Owing to the probable proximity of the enemy I had to bear in mind the necessity for all possible speed, which was awkward, as they required very careful handling. However, I hurried up as much as I was able. Sudden manoeuvring or the shock of shells hitting us might make our work impossible. Firstly, iodine was applied to the majority of wounds and their immediate area, and a fresh temporary dressing applied. Then ably assisted by the sick-berth steward and two first-aid men, I spent the next few hours in endeavoring to get these, for the most part, very dirty patients, as clean as possible. It should be added that, at this stage, morphia was administered by hypodermic injection to three or four cases, and again once or twice during the night. It was found to be very beneficial.

Many of the men had lost an arm and a leg, and in some cases both arms and legs. Several poor fellows had their faces almost entirely blown away.

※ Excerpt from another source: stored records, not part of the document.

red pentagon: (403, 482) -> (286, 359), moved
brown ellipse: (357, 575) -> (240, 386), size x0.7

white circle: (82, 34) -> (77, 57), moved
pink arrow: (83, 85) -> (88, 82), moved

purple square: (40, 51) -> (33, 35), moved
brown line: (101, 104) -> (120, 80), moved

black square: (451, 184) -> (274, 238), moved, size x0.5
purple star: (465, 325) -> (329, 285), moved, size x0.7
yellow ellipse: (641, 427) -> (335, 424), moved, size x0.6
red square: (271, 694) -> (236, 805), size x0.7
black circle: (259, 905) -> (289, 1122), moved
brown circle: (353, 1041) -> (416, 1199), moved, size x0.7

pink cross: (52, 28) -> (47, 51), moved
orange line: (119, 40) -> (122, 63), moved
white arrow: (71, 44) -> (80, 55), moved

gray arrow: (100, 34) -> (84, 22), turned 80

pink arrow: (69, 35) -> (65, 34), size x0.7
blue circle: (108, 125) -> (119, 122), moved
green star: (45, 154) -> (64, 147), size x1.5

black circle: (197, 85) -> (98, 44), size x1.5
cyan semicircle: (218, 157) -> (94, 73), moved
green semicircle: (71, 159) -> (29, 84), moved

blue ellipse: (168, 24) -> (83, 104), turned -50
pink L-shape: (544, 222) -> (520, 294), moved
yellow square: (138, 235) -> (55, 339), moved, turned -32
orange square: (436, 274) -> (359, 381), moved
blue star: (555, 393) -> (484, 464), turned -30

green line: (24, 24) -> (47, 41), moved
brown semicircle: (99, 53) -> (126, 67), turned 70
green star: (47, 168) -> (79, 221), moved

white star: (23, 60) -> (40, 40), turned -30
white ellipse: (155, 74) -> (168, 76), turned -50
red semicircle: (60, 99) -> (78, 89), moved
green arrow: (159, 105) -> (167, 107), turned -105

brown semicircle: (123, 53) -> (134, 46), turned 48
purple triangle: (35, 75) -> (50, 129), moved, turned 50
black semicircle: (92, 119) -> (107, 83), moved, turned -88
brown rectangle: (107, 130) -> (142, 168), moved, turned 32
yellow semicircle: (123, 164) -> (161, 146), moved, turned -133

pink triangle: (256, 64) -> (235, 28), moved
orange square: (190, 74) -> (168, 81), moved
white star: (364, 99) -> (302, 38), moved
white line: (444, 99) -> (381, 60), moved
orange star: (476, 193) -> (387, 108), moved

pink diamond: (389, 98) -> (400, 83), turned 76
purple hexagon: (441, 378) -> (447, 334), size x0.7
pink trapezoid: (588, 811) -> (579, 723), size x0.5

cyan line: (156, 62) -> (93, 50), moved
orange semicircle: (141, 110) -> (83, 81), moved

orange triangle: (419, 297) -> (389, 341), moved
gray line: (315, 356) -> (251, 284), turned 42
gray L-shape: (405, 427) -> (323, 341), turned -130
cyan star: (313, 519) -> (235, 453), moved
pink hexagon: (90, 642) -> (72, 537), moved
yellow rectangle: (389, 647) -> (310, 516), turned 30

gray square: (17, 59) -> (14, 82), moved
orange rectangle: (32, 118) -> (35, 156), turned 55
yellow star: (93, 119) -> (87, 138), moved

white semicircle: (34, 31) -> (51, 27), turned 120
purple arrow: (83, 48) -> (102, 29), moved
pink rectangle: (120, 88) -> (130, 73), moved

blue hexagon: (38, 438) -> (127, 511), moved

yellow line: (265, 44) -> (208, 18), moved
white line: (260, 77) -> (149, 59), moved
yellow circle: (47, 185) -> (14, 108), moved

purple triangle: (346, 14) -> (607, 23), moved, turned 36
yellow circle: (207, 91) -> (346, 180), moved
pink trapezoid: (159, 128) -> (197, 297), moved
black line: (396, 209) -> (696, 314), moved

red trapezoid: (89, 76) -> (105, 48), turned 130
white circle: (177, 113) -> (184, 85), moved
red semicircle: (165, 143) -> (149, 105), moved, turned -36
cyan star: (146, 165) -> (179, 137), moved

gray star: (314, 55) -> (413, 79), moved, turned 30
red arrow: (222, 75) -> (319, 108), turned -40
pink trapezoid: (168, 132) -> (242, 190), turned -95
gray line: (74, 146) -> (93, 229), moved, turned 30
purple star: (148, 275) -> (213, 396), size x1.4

I had prepared masks of lint for the faces, specially medicated, to relieve the terrible burns caused by the picric acid used in shells.

A German seaman, a brawny young fellow, suffered much pain and considerable loss of blood from a wound in his left foot. Examination showed the presence of a piece of metal, embedded in the lower part of the instep, from underneath which steady oozing of blood was occurring. I put the patient under chloroform, and he was kept lightly under, most excellently, by the Paymaster, while I removed the fragment of shell and many pieces of loose bone. The removal proved more difficult than I had anticipated, owing to the numerous "talons" the piece of shell possessed. These pointed in all directions, and were embedded in the bones of the foot so firmly that it was rather like the extraction of a huge molar with a dozen or more distorted fangs. The fragment weighed some six ounces, and its removal gave the patient great relief.